Night on Bare Mountain always does the trick for me.


----------



## Faenval (Jun 1, 2009)

Shostakovich's 11th, 4th movement. With the exception of the quiet English horn solo, that's sure to wake you up.


----------



## Tapkaara (Apr 18, 2006)

I actually do not enjoy listening to classical on the way to work. In fact, I don't listen to much classical in the car at all. I feel like I can't give it the attention it deserved. I listen mostly to talk radio in the car.


----------



## Mirror Image (Apr 20, 2009)

Tapkaara said:


> I actually do not enjoy listening to classical on the way to work. In fact, I don't listen to much classical in the car at all. I feel like I can't give it the attention it deserved. I listen mostly to talk radio in the car.


I'm the way. In fact, I don't even listen to the radio in the car. When I'm driving, I focus on driving, nothing else.

I see people trying to do too many things when they drive. Saw a woman on the road the other day, she was talking on her cell phone (which should be outlawed), putting on lipstick, smoking a cigarette, and turning around talking to her kids. Needless to say, I think she needs to be locked-up.


----------



## JustAFan (May 5, 2009)

Recently, the Biber Mystery Sonatas, and now I'm working my way through a series of Haydn quartets - I find introspective works are a great way to deal with the frustrations of driving. Last thing I need is anything to increase the amplitude of my emotional reaction - listening to anything at all aggressive or even expansive is a bad idea, for me anyway.


----------



## Air (Jul 19, 2008)

Mirror Image said:


> Saw a woman on the road the other day, she was talking on her cell phone (which should be outlawed)...


 It's outlawed out here where Tapkaara and I live...

Anyways, Hoyt and Betsy on KDFC Classical 102.1 wake me up with there interesting little conversations sometimes, but then the Baroque music comes on, off it goes... I wonder why classical stations like Baroque music so much! Often, I would hear Four seasons, then a commercial break, then Four seasons again...


----------



## Mirror Image (Apr 20, 2009)

airad2 said:


> It's outlawed out here where Tapkaara and I live...


I forgot California outlawed it. How about Governor Arnold Swarchenegger? Boy has he screwed your state up.


----------



## Air (Jul 19, 2008)

Mirror Image said:


> I forgot California outlawed it. How about Governor Arnold Swarchenegger? Boy has he screwed your state up.


Yeah... what a terminator. Stupid Sacramento: Prop 1A, 1B... what the f. Nothing has even been carried about yet. Not to mention Prop 8. Must we go to the supreme court over everything?


----------



## Mirror Image (Apr 20, 2009)

airad2 said:


> Yeah... what a terminator.

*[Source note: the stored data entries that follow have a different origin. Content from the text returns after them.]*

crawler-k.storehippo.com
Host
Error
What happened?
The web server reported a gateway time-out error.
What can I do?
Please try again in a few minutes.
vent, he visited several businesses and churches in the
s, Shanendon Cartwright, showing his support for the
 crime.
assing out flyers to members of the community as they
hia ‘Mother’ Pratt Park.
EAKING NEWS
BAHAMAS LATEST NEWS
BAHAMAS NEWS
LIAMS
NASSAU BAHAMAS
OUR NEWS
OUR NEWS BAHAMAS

Stupid Sacramento: Prop 1A, 1B... what the f. Nothing has even been carried about yet. Not to mention Prop 8. Must we go to the supreme court over everything?

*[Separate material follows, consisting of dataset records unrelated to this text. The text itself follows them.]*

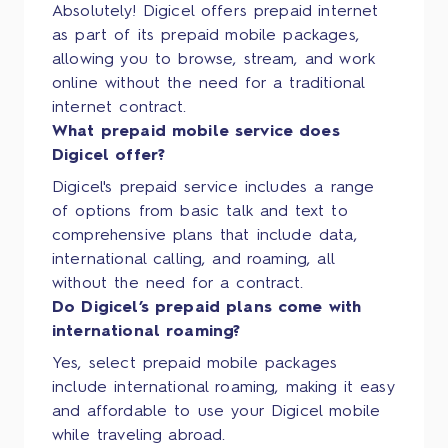
Absolutely! Digicel offers prepaid internet
as part of its prepaid mobile packages,
allowing you to browse, stream, and work
online without the need for a traditional
internet contract.
What prepaid mobile service does
Digicel offer?
Digicel's prepaid service includes a range
of options from basic talk and text to
comprehensive plans that include data,
international calling, and roaming, all
without the need for a contract.
Do Digicel’s prepaid plans come with
international roaming?
Yes, select prepaid mobile packages
include international roaming, making it easy
and affordable to use your Digicel mobile
while traveling abroad.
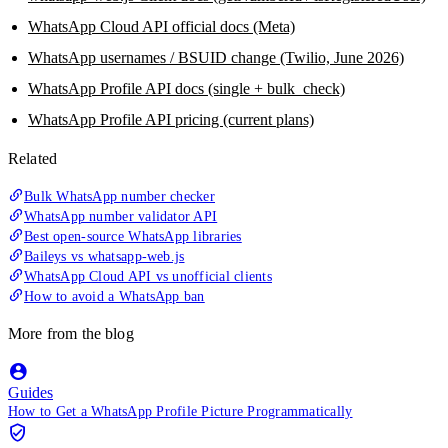
WhatsApp Cloud API official docs (Meta)
WhatsApp usernames / BSUID change (Twilio, June 2026)
WhatsApp Profile API docs (single + bulk_check)
WhatsApp Profile API pricing (current plans)
Related
Bulk WhatsApp number checker
WhatsApp number validator API
Best open-source WhatsApp libraries
Baileys vs whatsapp-web.js
WhatsApp Cloud API vs unofficial clients
How to avoid a WhatsApp ban
More from the blog
Guides
How to Get a WhatsApp Profile Picture Programmatically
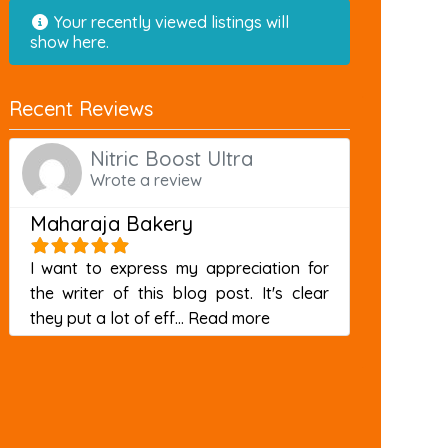
Your recently viewed listings will
show here.
Recent Reviews
Nitric Boost Ultra
Wrote a review
Maharaja Bakery
I want to express my appreciation for
the writer of this blog post. It's clear
about this listing
they put a lot of eff...
Read more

And hasn't he almost bankrupted your state?


----------



## Tapkaara (Apr 18, 2006)

airad2 said:


> Not to mention Prop 8.


Ummmm, no comment.


----------



## Mirror Image (Apr 20, 2009)

Tapkaara said:


> Ummmm, no comment.


I take it you're a big fan of your governor as well?


----------



## Tapkaara (Apr 18, 2006)

Mirror Image said:


> I take it you're a big fan of your governor as well?

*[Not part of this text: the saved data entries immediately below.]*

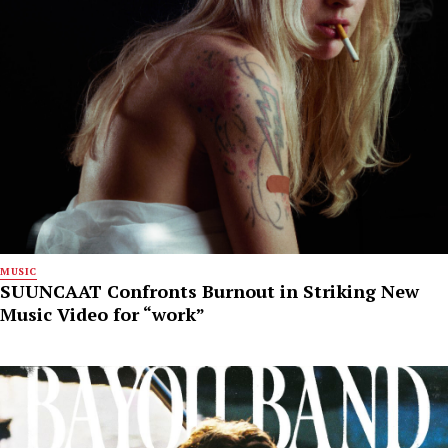
MUSIC
SUUNCAAT Confronts Burnout in Striking New
Music Video for “work”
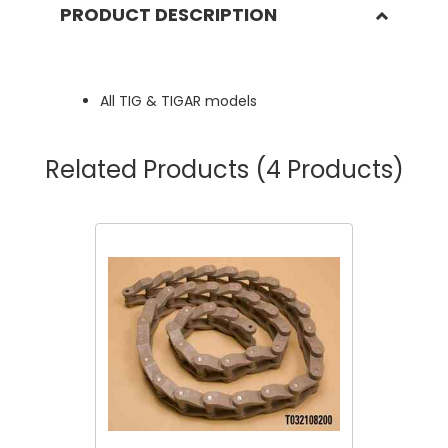
PRODUCT DESCRIPTION
All TIG & TIGAR models
Related Products
(4 Products)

Not particularly. But this is probably not the place to discuss politics!!


----------



## Mirror Image (Apr 20, 2009)

Tapkaara said:


> Not particularly. But this is probably not the place to discuss politics!!


No, of course, not, but I just thought I would throw that question in there.


----------



## David C Coleman (Nov 23, 2007)

Tapkaara said:


> I actually do not enjoy listening to classical on the way to work. In fact, I don't listen to much classical in the car at all. I feel like I can't give it the attention it deserved. I listen mostly to talk radio in the car.


This is me as well.. I'll sometimes have a light classical station on..or pop (oldies).....


----------



## Albert7 (Nov 16, 2014)

kg4fxg said:


> Do you find that you listen to classical music on your way to work in the morning? My commute is about an hour to the big city. With fresh cup of coffee in hand and iPod connected to stereo I search for that piece of music that will wake me up.
> 
> Can you suggest pieces that help you wake up in the mornings? This would not be the best time to listen to Bach's Goldberg Variations. Seriously, if you listen to classical music on your commute to work what do you like to hear in the morning?
> 
> Many Thanks


Definitely this is me... lug my iPod touch or iPod Classic with me on the bus and Trax ride to downtown every single day. It's a blessing!


----------



## SimonNZ (Jul 12, 2012)

You know you're pushing actually active threads off the front page when you revive all these long dead threads for a one-sentence response directly to the OP, and ignoring all other content - right?


----------



## prevost (Jan 28, 2014)

Huapango by Jose Pablo Moncayo


----------



## Simon Moon (Oct 10, 2013)

Tapkaara said:


> I actually do not enjoy listening to classical on the way to work. In fact, I don't listen to much classical in the car at all. I feel like I can't give it the attention it deserved. I listen mostly to talk radio in the car.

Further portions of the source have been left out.